Starting with the line that contains "The sucked bottom (63, 2225)", write out each line through the end of the listing, unchanged. Output nothing else.

________________________________________

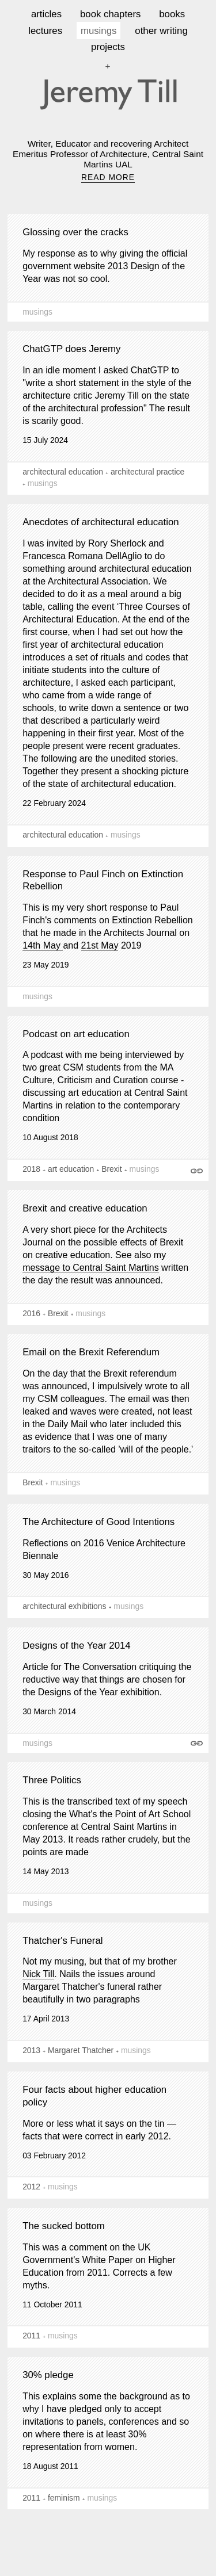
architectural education (62, 471)
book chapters (110, 14)
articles (46, 14)
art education (71, 1169)
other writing (161, 30)
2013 (31, 2050)
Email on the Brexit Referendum (91, 1352)
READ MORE (108, 177)
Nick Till (38, 1974)
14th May (42, 945)
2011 (31, 2335)
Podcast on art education (76, 1034)
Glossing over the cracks (75, 232)
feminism (64, 2497)
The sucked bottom (63, 2225)
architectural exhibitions (64, 1606)
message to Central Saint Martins (90, 1267)
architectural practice (147, 471)
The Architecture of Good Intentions (98, 1521)
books (172, 14)
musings (99, 30)
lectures (45, 30)
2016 (31, 1313)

________________________________________

● **Output for this exercise**
The sucked bottom (63, 2225)
architectural exhibitions (64, 1606)
message to Central Saint Martins (90, 1267)
architectural practice (147, 471)
The Architecture of Good Intentions (98, 1521)
books (172, 14)
musings (99, 30)
lectures (45, 30)
2016 (31, 1313)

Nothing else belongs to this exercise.